> [Problem]
Go through the entries below and print, exactly, the lines starting at the one with "experts in rural libraries" and ending at the one with "Voting Info", keeping both ends and no others.

> [Listed records]

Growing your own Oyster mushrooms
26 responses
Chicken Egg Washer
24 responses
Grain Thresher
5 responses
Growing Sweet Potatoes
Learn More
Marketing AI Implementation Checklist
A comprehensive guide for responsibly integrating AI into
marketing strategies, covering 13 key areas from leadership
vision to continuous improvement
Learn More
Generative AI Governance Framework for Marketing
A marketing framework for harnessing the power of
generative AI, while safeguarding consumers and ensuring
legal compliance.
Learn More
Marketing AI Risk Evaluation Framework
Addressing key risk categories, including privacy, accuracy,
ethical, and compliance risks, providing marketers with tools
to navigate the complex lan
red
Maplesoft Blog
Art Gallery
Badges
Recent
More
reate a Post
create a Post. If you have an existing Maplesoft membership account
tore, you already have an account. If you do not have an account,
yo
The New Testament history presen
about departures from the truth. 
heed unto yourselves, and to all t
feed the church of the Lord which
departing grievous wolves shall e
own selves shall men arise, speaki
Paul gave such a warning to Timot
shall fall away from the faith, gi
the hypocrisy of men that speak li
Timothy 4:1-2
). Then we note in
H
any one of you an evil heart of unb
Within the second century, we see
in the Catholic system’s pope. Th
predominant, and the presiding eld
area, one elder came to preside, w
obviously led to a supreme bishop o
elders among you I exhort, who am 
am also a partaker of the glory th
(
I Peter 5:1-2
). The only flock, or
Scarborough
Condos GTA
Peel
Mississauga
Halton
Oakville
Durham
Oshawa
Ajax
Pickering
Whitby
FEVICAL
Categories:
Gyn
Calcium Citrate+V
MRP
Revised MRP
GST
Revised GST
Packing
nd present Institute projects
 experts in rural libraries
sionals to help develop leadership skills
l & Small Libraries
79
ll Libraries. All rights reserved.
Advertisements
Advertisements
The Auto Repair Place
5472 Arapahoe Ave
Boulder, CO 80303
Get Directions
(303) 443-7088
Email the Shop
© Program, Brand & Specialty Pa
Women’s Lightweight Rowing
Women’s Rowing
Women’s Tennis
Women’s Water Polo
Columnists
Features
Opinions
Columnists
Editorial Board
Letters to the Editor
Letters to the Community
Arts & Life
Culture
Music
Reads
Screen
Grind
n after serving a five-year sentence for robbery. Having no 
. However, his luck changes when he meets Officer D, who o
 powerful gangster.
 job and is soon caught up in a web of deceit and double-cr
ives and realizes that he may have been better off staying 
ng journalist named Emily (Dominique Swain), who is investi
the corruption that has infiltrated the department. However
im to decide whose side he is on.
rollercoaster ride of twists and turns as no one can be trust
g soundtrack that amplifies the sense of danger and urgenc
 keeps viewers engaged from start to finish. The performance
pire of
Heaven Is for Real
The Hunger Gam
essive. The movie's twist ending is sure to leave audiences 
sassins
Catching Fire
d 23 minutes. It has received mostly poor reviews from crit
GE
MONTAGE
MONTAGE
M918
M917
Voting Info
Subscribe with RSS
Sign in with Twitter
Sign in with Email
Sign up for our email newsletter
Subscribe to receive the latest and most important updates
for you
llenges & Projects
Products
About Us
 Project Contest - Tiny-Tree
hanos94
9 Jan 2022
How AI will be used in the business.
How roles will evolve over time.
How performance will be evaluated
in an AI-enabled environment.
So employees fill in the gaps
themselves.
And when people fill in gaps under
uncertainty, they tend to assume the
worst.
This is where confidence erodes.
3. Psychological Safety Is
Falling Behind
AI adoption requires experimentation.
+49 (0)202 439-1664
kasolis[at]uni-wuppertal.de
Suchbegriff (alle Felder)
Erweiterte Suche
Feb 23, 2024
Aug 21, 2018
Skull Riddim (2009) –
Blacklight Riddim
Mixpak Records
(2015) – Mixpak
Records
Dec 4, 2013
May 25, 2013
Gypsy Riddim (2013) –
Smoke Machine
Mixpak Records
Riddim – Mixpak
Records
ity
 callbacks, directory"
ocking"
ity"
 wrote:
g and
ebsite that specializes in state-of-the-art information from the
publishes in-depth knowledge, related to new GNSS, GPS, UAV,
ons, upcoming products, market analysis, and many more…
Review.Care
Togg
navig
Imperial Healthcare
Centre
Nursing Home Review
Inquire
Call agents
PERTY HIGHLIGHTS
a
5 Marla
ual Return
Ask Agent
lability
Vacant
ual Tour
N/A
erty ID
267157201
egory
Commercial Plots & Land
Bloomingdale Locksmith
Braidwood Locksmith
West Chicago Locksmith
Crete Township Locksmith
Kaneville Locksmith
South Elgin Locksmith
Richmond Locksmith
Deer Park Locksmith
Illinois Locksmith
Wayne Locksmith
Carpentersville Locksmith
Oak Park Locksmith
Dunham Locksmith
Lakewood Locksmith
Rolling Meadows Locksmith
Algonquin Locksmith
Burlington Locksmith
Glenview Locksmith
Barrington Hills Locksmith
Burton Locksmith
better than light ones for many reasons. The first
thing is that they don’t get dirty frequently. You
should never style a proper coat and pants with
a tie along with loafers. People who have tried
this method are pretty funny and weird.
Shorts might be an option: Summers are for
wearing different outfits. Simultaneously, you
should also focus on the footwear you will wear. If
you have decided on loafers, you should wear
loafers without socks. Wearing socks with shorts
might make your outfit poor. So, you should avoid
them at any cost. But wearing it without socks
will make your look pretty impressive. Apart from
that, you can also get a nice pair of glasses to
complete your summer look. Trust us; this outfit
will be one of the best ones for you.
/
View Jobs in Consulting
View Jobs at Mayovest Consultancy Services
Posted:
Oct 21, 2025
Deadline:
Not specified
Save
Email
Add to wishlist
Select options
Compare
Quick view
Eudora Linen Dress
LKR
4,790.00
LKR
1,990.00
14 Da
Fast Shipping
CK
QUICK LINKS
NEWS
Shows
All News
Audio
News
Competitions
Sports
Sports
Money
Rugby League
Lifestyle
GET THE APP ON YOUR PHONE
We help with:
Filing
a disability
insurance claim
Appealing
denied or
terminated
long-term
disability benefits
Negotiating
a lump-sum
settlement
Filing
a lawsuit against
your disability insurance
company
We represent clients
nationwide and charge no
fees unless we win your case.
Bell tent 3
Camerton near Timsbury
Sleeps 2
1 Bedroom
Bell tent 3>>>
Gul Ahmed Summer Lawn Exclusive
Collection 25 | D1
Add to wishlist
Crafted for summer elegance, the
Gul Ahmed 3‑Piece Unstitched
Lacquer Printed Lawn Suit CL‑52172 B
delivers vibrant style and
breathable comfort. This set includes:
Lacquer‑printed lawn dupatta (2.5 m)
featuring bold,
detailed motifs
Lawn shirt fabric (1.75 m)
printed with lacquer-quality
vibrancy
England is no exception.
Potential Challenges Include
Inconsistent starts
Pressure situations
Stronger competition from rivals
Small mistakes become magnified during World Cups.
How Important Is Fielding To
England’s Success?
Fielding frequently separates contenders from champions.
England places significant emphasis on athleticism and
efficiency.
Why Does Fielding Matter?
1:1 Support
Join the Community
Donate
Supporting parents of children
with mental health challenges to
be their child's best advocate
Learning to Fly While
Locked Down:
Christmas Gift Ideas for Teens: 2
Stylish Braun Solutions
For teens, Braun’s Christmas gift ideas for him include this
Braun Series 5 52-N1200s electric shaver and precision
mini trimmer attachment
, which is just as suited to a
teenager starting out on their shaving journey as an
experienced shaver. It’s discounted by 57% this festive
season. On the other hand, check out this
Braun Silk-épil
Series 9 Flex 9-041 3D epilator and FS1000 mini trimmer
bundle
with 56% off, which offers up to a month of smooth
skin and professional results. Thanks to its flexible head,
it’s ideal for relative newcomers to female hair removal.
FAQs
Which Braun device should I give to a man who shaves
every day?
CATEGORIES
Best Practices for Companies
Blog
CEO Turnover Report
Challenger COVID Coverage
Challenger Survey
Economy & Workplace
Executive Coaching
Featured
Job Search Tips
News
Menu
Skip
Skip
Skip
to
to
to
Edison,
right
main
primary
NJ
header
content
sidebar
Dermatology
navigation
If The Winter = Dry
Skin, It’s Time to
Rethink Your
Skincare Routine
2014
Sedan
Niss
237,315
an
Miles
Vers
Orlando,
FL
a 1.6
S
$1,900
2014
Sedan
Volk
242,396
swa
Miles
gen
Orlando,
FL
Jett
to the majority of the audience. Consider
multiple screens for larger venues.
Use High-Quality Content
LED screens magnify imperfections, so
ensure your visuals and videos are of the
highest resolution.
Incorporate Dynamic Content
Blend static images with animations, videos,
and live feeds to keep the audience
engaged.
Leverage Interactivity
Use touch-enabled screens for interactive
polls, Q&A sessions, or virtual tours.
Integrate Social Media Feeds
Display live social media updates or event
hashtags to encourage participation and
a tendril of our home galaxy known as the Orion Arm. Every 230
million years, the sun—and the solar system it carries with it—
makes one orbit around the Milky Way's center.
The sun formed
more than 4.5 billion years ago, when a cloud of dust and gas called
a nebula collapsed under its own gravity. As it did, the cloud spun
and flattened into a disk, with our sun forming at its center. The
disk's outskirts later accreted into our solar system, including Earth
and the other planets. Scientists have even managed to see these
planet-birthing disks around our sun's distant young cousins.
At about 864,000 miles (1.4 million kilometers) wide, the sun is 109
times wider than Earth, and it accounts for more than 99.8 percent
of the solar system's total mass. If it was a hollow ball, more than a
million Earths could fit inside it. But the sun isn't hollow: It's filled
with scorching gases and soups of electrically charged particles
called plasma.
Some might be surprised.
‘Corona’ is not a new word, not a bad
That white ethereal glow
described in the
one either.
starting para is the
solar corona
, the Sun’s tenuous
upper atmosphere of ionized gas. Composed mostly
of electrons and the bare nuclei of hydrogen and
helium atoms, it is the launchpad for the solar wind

> [Answer to this problem]
 experts in rural libraries
sionals to help develop leadership skills
l & Small Libraries
79
ll Libraries. All rights reserved.
Advertisements
Advertisements
The Auto Repair Place
5472 Arapahoe Ave
Boulder, CO 80303
Get Directions
(303) 443-7088
Email the Shop
© Program, Brand & Specialty Pa
Women’s Lightweight Rowing
Women’s Rowing
Women’s Tennis
Women’s Water Polo
Columnists
Features
Opinions
Columnists
Editorial Board
Letters to the Editor
Letters to the Community
Arts & Life
Culture
Music
Reads
Screen
Grind
n after serving a five-year sentence for robbery. Having no 
. However, his luck changes when he meets Officer D, who o
 powerful gangster.
 job and is soon caught up in a web of deceit and double-cr
ives and realizes that he may have been better off staying 
ng journalist named Emily (Dominique Swain), who is investi
the corruption that has infiltrated the department. However
im to decide whose side he is on.
rollercoaster ride of twists and turns as no one can be trust
g soundtrack that amplifies the sense of danger and urgenc
 keeps viewers engaged from start to finish. The performance
pire of
Heaven Is for Real
The Hunger Gam
essive. The movie's twist ending is sure to leave audiences 
sassins
Catching Fire
d 23 minutes. It has received mostly poor reviews from crit
GE
MONTAGE
MONTAGE
M918
M917
Voting Info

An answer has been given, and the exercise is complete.